TASK TO COMPLETE: Scan the records for the string "aussi"; copy each line where it occurs.

EXTRACTED ENTRIES:
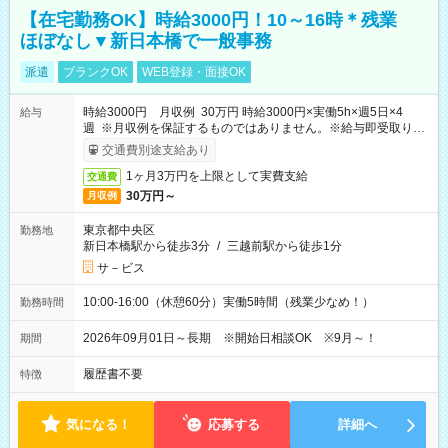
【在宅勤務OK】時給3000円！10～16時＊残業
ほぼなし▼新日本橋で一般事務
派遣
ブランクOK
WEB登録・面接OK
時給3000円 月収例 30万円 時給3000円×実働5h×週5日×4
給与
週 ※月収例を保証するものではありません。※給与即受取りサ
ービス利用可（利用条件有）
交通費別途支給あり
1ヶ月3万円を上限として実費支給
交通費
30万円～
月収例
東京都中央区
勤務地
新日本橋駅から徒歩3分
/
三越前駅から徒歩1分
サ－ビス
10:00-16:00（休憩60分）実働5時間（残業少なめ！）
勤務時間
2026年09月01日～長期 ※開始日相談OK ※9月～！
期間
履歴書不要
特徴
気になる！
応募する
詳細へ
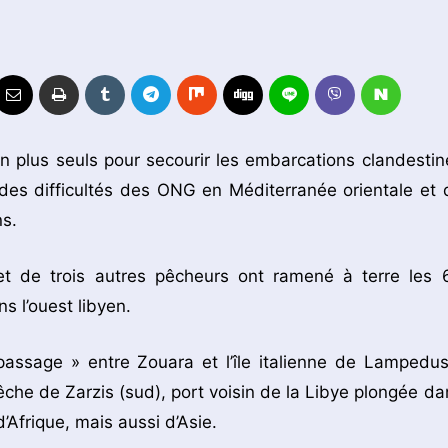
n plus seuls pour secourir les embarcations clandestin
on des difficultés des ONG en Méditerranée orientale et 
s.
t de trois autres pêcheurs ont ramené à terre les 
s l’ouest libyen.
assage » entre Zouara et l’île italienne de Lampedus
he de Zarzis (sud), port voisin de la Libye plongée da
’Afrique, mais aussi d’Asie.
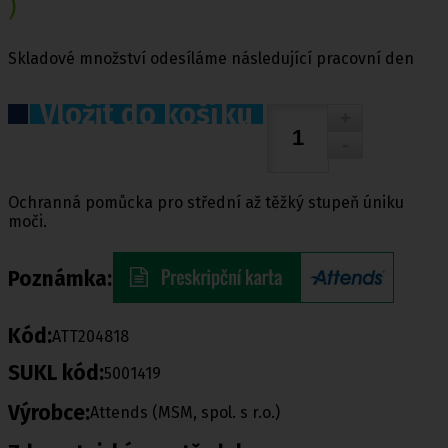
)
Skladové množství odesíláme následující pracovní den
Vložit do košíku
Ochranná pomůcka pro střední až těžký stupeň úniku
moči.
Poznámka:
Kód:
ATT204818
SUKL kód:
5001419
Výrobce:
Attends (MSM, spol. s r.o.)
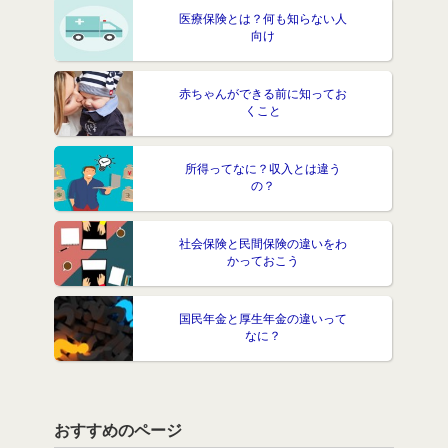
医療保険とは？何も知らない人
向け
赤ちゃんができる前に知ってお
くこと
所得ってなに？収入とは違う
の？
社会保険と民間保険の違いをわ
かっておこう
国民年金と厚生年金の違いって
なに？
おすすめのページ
...
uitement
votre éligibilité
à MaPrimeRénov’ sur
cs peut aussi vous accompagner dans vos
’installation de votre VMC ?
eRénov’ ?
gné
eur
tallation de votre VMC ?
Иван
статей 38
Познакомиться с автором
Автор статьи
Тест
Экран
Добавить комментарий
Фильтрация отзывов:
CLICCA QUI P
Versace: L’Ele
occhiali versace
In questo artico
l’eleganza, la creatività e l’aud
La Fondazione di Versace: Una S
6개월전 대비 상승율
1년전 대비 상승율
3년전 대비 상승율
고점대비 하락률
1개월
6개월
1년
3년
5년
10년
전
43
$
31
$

ANSWER SPACE:
’Afrique, mais aussi d’Asie.
cs peut aussi vous accompagner dans vos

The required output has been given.